Прошлым ноябрем в нездоровую оттепель он сильно расхворался и слег. Лежал в липком поту, тоскливо глядел в потолок, думал о смерти. На третий день в дверь постучали; ему никого не хотелось видеть, и он притворился спящим. Но дверь отворилась без разрешения, неслышно вошла Ульяна, поставила на стол тарелку супа, положила кусок хлеба и так же тихо вышла. Если бы не дымящаяся тарелка, она могла бы показаться Мишане порождением горячечного бреда. Он заставил себя встать и съел суп без остатка и крошки хлебные собрал, — видимо, запас его жизни еще не исчерпался и он зря приготовился помирать. Назавтра все повторилось, но теперь он открыл сам; они заговорили — пожалуй, впервые, как Мишаня поселился в доме, — и с этого дня общались без затей, будто были знакомы давно.

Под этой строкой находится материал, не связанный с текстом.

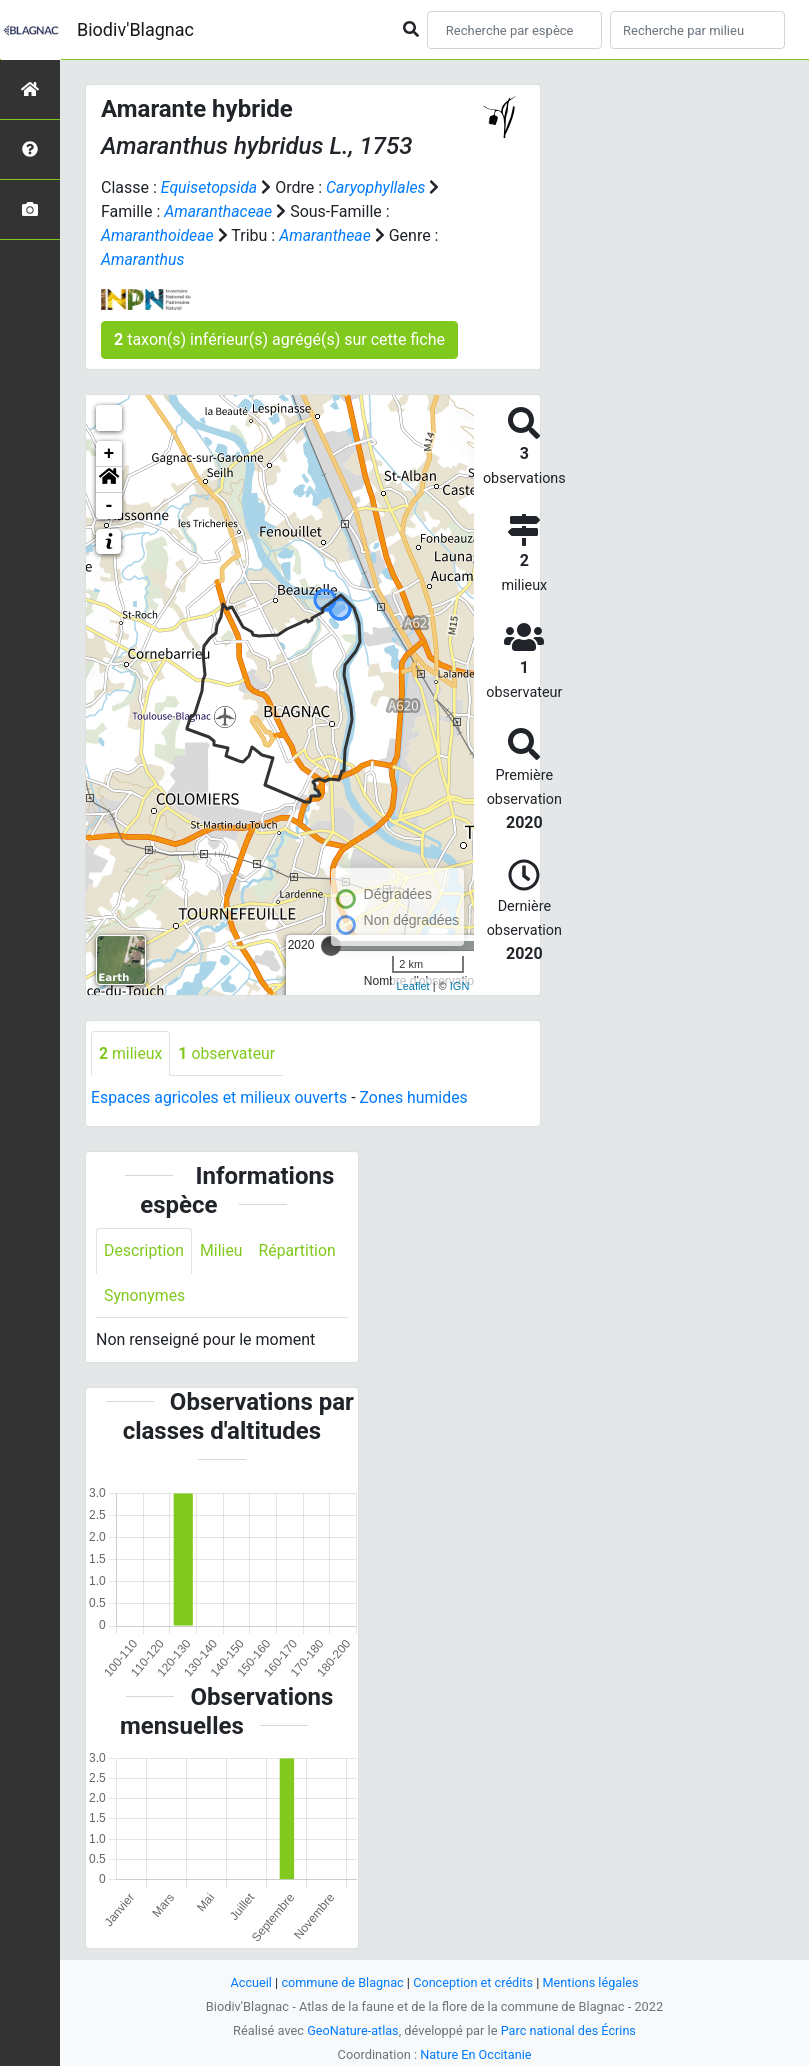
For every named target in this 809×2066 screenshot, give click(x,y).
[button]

С установлением морозов он пошел на поправку, опять давал уроки. По вечерам приходил на хозяйскую половину пить чай, порой забывался, заглядывался на Ульяну. Хозяйка отнеслась к этому легкомысленно: она мечтала о богатом женихе для дочери, желательно купеческого сословия, и так сосредоточилась на своей мечте, что всерьез не брала в расчет ничего иного. Сваха, бывшая в доме не чужим человеком, именно богатого и обещала, но то одно мешало, то другое. На всякий случай Лариса Кондратьевна строго переговорила о студенте с дочерью, но та пренебрежительно повела плечами...
А в начале весны Лариса Кондратьевна приметила в бане округлость на дочерином животе, тронула округлость кончиками пальцев и вдруг — будто откровение снизошло — спросила:
— Студент?
— Студент... — выдохнула опешившая Ульяна.
Все началось еще до Рождества, в Филипповский пост; по неопытности она с опозданием поняла, что беременна. Признаться матери не посмела. II Мишаню оставила в неведении — что-то подсказало ей, что пока не нужно ему знать. Стоило Ларисе Кондратьевне выйти за ворота, Ульяна оказывалась в его комнате. Иногда проводила с ним несколько минут, иногда часы, но каждый раз звериным чутьем угадывала приближение матери, вовремя подхватывалась и, шурша юбками, убегала; через несколько мгновений уже сидела, склонившись над кружевами. А вечером они скромно чаевничали в присутствии матери и едва ли перекидывались двумя-тремя словами.
С приходом весны чахотка взяла свое. Но желание не ослабевало, и Мишаня с нетерпением ждал, когда Ульяна придет снова. Знал, что умирает, и словно пытался вытрясти из узкого горлышка жизни последние, оставшиеся на стенках капли. Когда же Ульяна выскальзывала из постели и он оставался один, воображение рисовало холодный труп на этой вот узкой кровати (где они толком не могли поместиться вдвоем, но где запросто совмещались любовь и смерть), оплывшую свечку в скрюченных пальцах, волосы на подушке, заострившийся профиль.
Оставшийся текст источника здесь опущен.